I started at my current company four years ago asa a junior developer. Today I am an unofficial manager, delegating work and possessing the most technical knowledge in my team. I got additional responsibilities thanks to hard work and countless hours studying and educating myself. However, three years of negotiations only got me the official title of Software Engineer.

I recently realised that my manager has no interest in my career development. I wanted to be transferred to another team, and his initial declining escalated into a conversation that involved senior management and the CIO.

The other team collaborated with me in the past and would be happy to have me. However, escalating tensions with my current manager led to a fallout which ultimately involved HR.

My manager ultimately was pressured into agreeing to the transfer, but we still have work together for two months. He is now spreading rumours about me.

I don't want anyone to mischaracterise my behaviour or decisions. I have email proof that my manager is spreading rumours and the last thing I want to do is get him fired. However, I do not want to be bullied in the next two months.

My question is: how could I tell my boss he can't bully me without causing conflicts that can prevent me from reaching my work objectives?

  • 2
    You did sort of complain to HR. However, you were justified in your complaints, confused why that rumor (which is the truth) is a bad thing. Your leaving the team. What is your question? – Donald May 5 '19 at 1:46
  • 1
    in which country is this? – Sascha May 5 '19 at 9:09
  • This is in the United States. You guys are right, it is NOT a rumor. It is the truth and my manager just needs to be coached as to what is appropriate behavior in a US company. He has only been in US for a short period of time and I don't think he understands the corporate culture here compared to his home country. – earlyuser May 6 '19 at 3:27

It sounds like you have dealt with the situation already. You have a replacement job lined up and every reason to believe that things will work out in the long run.
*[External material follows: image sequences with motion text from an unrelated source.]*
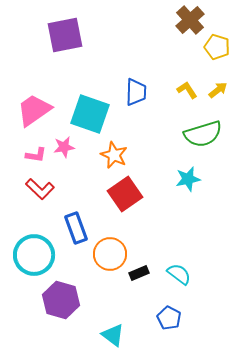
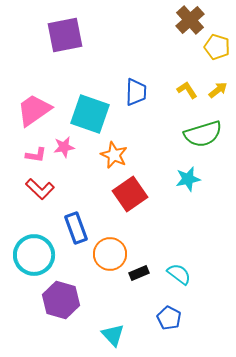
red square: moved 5 px right
cyan triangle: rotated 10 degrees clockwise
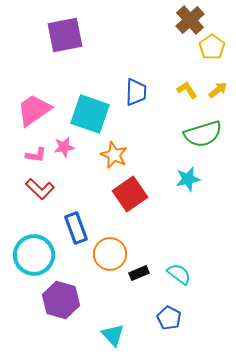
yellow pentagon: moved 5 px left; rotated 20 degrees clockwise
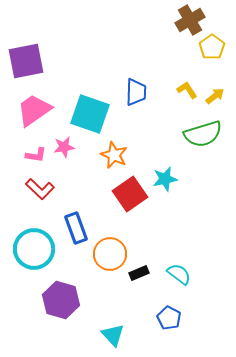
brown cross: rotated 12 degrees clockwise
purple square: moved 39 px left, 26 px down
yellow arrow: moved 3 px left, 6 px down
cyan star: moved 23 px left
cyan circle: moved 6 px up
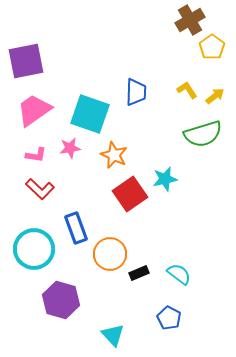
pink star: moved 6 px right, 1 px down
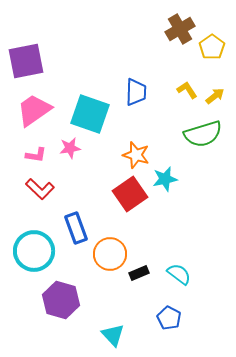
brown cross: moved 10 px left, 9 px down
orange star: moved 22 px right; rotated 8 degrees counterclockwise
cyan circle: moved 2 px down
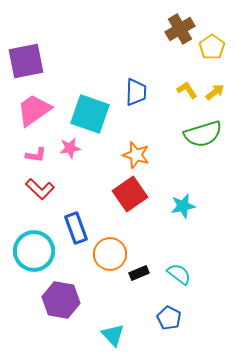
yellow arrow: moved 4 px up
cyan star: moved 18 px right, 27 px down
purple hexagon: rotated 6 degrees counterclockwise
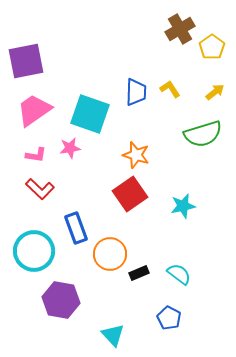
yellow L-shape: moved 17 px left, 1 px up
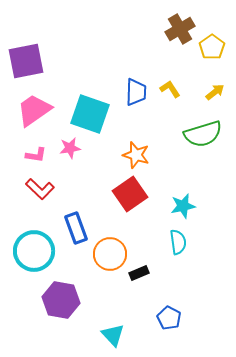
cyan semicircle: moved 1 px left, 32 px up; rotated 45 degrees clockwise
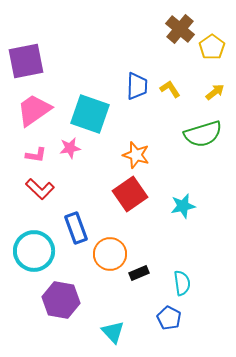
brown cross: rotated 20 degrees counterclockwise
blue trapezoid: moved 1 px right, 6 px up
cyan semicircle: moved 4 px right, 41 px down
cyan triangle: moved 3 px up
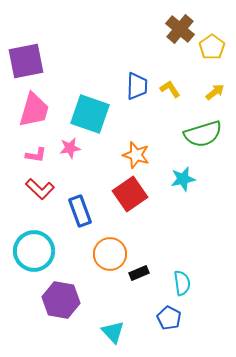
pink trapezoid: rotated 141 degrees clockwise
cyan star: moved 27 px up
blue rectangle: moved 4 px right, 17 px up
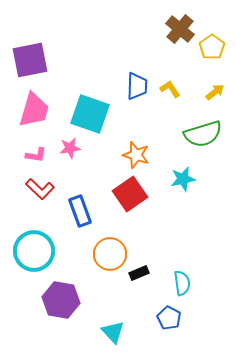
purple square: moved 4 px right, 1 px up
The best bet is to keep doing your job and ignore the manager whenever he acts inappropriately (do whatever is most professional).


He also tells me I am there for 2 more months and he proceeds to intimidate me and starting the conversation about going to his party again

I would sit it out and smile in his face. Yes, you are there for two more months only, in which he has to replace you. You can cooperate fully in that with all your knowledge or not and let him do the planning of the handover (he seems to like to be in control, so he may be stupid enough to accept that), and everything which he doesn't explicitly ask for is not getting done. Ask a rather often by email or in the team meeting (not unprofessionally often) how to handle things to document the handover and you willingness to collaborate fully. The stress of handling the situation may even cause more outbreaks of him via email and/or with others present to let himself underline his unprofessional behavior. Log every really unprofessional outbreak which happens via email or in front of the team. When a few accumulate, report to HR. Give HR a very specific summary like use of swearwords, threatening behavior, repeated private invitations despite declining.

Then go and don't look back. Or in this case you can look back, and after some time the manager may be gone.